**TRY IT:**
When you write out the records, keep every word exact and drop the pictures.

Transcribed page contents:
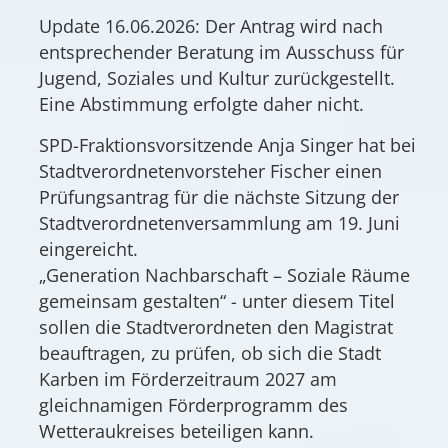
Update 16.06.2026: Der Antrag wird nach
entsprechender Beratung im Ausschuss für
Jugend, Soziales und Kultur zurückgestellt.
Eine Abstimmung erfolgte daher nicht.
SPD-Fraktionsvorsitzende Anja Singer hat bei
Stadtverordnetenvorsteher Fischer einen
Prüfungsantrag für die nächste Sitzung der
Stadtverordnetenversammlung am 19. Juni
eingereicht.
„Generation Nachbarschaft – Soziale Räume
gemeinsam gestalten“ - unter diesem Titel
sollen die Stadtverordneten den Magistrat
beauftragen, zu prüfen, ob sich die Stadt
Karben im Förderzeitraum 2027 am
gleichnamigen Förderprogramm des
Wetteraukreises beteiligen kann.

**OUTPUT FOR THIS TASK:**
Update 16.06.2026: Der Antrag wird nach
entsprechender Beratung im Ausschuss für
Jugend, Soziales und Kultur zurückgestellt.
Eine Abstimmung erfolgte daher nicht.
SPD-Fraktionsvorsitzende Anja Singer hat bei
Stadtverordnetenvorsteher Fischer einen
Prüfungsantrag für die nächste Sitzung der
Stadtverordnetenversammlung am 19. Juni
eingereicht.
„Generation Nachbarschaft – Soziale Räume
gemeinsam gestalten“ - unter diesem Titel
sollen die Stadtverordneten den Magistrat
beauftragen, zu prüfen, ob sich die Stadt
Karben im Förderzeitraum 2027 am
gleichnamigen Förderprogramm des
Wetteraukreises beteiligen kann.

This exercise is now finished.